Page-level text extractions:
§
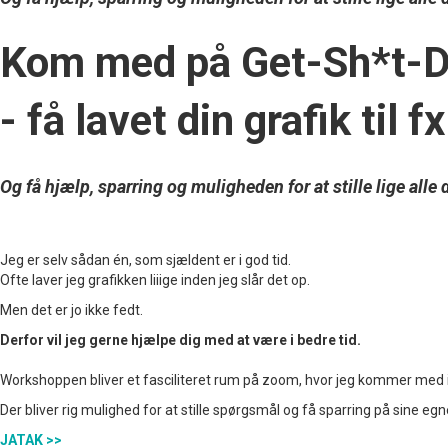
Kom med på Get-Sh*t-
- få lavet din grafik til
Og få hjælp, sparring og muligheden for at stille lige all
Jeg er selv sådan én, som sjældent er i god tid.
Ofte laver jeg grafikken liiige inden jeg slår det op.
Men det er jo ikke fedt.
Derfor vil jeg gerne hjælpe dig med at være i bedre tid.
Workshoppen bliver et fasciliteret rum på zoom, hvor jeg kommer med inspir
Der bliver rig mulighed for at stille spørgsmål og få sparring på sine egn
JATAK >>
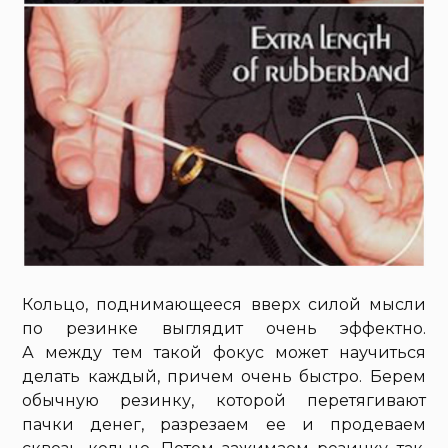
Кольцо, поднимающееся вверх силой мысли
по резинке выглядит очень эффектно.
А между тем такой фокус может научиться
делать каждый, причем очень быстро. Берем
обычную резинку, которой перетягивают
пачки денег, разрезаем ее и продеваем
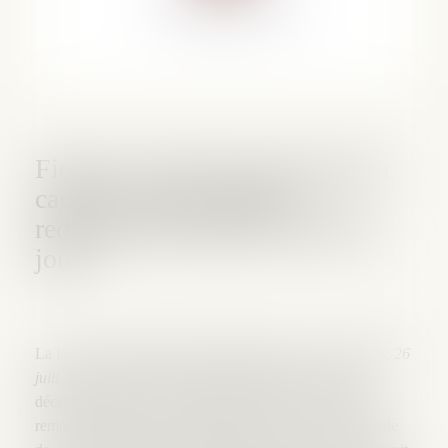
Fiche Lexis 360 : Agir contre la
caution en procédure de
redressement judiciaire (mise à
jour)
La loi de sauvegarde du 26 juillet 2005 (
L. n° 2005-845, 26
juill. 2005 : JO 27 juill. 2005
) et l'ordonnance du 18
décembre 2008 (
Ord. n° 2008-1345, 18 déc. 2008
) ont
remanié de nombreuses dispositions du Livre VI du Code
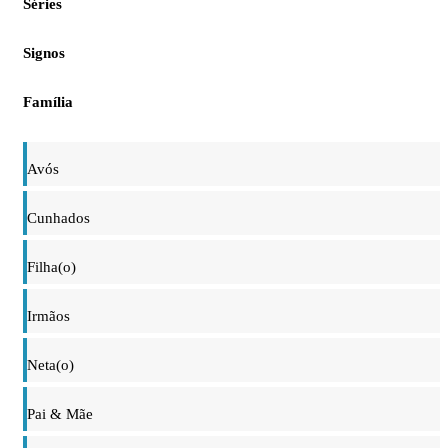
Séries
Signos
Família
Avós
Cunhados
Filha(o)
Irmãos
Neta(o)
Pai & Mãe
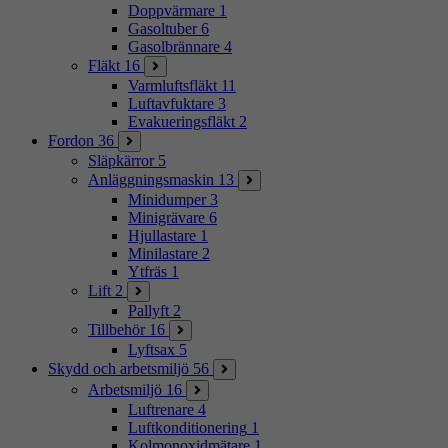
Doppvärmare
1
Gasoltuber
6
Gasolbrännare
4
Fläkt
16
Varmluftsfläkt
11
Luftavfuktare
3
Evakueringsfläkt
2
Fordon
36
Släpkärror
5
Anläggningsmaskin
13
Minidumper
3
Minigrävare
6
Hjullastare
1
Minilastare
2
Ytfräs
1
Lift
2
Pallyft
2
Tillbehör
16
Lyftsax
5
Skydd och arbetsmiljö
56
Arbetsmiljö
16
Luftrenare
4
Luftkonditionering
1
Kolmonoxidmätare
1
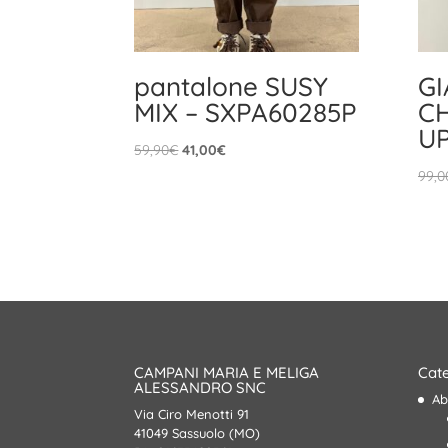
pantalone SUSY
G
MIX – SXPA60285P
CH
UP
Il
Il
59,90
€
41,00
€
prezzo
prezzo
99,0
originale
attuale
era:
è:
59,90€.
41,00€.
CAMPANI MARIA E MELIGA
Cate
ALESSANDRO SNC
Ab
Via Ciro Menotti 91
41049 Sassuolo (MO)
§
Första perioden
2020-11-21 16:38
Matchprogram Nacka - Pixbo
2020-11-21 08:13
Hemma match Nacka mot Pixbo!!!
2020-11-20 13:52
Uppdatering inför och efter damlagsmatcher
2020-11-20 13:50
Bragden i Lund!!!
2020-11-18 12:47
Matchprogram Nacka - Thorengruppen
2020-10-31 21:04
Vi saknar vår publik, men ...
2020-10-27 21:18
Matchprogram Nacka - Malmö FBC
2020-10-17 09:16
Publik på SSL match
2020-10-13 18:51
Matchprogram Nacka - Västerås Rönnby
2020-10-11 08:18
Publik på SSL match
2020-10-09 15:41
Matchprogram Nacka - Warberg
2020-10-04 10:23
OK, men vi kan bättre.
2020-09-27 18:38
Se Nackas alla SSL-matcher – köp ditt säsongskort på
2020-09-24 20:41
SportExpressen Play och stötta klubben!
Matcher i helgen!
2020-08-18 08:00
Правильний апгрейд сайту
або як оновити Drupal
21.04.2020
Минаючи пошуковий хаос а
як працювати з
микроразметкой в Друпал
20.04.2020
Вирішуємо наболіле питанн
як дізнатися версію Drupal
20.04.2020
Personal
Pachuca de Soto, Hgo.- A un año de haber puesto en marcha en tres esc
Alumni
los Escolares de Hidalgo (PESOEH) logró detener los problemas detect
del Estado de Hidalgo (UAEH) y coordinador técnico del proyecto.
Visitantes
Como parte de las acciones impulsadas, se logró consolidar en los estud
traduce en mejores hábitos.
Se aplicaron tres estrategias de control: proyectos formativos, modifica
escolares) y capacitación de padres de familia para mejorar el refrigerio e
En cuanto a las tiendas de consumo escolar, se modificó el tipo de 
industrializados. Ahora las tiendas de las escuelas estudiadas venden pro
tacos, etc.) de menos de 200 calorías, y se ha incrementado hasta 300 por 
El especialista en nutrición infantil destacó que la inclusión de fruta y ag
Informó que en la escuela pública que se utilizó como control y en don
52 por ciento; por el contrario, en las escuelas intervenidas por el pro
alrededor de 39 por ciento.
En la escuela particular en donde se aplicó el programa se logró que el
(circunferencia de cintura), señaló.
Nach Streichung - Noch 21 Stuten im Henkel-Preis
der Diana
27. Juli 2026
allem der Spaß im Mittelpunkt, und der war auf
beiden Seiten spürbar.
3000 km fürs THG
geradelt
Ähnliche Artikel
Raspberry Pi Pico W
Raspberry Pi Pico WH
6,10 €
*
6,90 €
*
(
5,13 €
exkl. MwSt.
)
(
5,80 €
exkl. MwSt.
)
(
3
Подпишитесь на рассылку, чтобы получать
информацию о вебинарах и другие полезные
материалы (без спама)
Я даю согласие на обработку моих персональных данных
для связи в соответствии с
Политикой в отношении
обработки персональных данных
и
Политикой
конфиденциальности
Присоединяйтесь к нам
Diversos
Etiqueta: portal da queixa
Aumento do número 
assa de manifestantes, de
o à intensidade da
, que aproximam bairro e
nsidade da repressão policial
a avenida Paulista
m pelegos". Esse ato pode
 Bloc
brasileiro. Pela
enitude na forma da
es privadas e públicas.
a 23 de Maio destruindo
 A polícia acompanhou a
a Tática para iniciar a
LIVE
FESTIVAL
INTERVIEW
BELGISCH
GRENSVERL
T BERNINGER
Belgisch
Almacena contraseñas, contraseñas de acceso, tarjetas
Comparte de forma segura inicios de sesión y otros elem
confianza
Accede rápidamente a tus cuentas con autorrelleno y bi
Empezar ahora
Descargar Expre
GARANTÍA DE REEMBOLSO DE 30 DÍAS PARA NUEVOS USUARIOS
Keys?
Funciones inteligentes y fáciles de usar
§
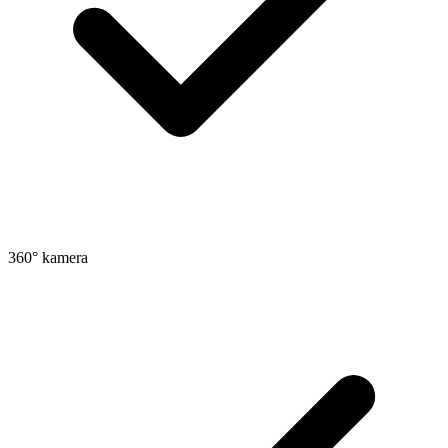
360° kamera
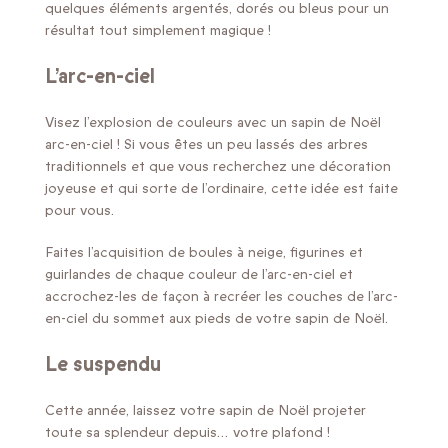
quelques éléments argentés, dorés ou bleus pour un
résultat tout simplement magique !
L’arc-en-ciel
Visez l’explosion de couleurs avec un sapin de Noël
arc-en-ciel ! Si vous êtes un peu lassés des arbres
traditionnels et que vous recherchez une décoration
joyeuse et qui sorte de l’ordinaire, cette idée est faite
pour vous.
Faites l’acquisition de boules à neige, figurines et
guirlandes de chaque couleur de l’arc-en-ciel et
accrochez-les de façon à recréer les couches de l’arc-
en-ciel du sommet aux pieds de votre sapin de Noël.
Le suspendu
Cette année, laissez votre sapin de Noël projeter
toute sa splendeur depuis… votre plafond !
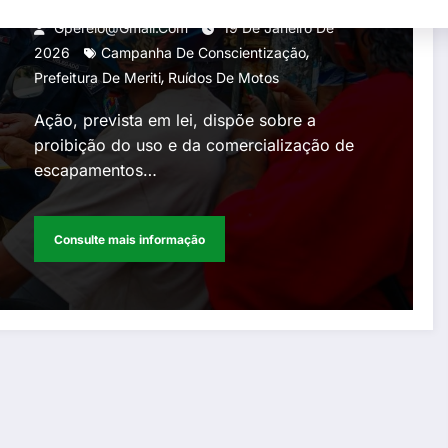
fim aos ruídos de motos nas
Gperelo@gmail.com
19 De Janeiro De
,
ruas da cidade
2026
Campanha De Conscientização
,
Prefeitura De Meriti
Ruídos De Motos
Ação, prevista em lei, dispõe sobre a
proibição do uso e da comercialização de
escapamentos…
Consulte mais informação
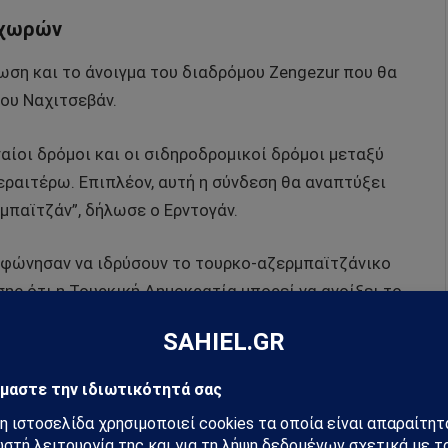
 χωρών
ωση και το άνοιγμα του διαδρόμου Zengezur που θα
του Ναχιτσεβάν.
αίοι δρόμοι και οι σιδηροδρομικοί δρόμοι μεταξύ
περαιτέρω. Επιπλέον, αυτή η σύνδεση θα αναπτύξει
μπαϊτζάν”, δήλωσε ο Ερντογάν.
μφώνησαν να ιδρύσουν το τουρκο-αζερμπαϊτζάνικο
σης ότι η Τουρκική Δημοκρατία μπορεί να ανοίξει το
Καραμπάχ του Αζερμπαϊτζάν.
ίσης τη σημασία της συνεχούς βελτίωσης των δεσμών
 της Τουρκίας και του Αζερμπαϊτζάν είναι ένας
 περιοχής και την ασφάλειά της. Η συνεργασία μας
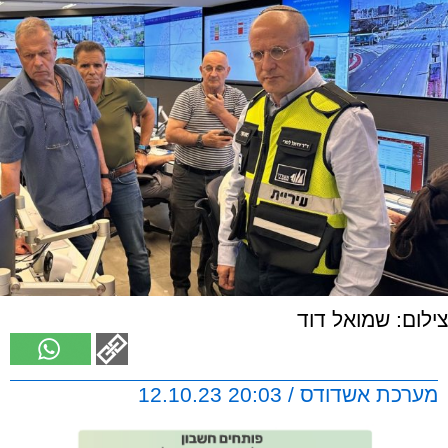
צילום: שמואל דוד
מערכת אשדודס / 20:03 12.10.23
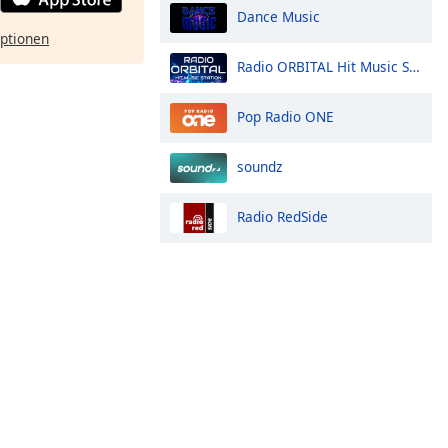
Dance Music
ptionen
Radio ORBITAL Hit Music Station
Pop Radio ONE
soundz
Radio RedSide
§
• **TASK DETAILS**:
Starting at the line with "en-ciel du sommet" in the entries above, write out every line exactly until the line with "Radio RedSide" has been written. Include no pictures and nothing more.

• **RESULT FOR THIS TASK**:
en-ciel du sommet aux pieds de votre sapin de Noël.
Le suspendu
Cette année, laissez votre sapin de Noël projeter
toute sa splendeur depuis… votre plafond !
fim aos ruídos de motos nas
Gperelo@gmail.com
19 De Janeiro De
,
ruas da cidade
2026
Campanha De Conscientização
,
Prefeitura De Meriti
Ruídos De Motos
Ação, prevista em lei, dispõe sobre a
proibição do uso e da comercialização de
escapamentos…
Consulte mais informação
 χωρών
ωση και το άνοιγμα του διαδρόμου Zengezur που θα
του Ναχιτσεβάν.
αίοι δρόμοι και οι σιδηροδρομικοί δρόμοι μεταξύ
περαιτέρω. Επιπλέον, αυτή η σύνδεση θα αναπτύξει
μπαϊτζάν”, δήλωσε ο Ερντογάν.
μφώνησαν να ιδρύσουν το τουρκο-αζερμπαϊτζάνικο
σης ότι η Τουρκική Δημοκρατία μπορεί να ανοίξει το
Καραμπάχ του Αζερμπαϊτζάν.
ίσης τη σημασία της συνεχούς βελτίωσης των δεσμών
 της Τουρκίας και του Αζερμπαϊτζάν είναι ένας
 περιοχής και την ασφάλειά της. Η συνεργασία μας
צילום: שמואל דוד
מערכת אשדודס / 20:03 12.10.23
Dance Music
ptionen
Radio ORBITAL Hit Music Station
Pop Radio ONE
soundz
Radio RedSide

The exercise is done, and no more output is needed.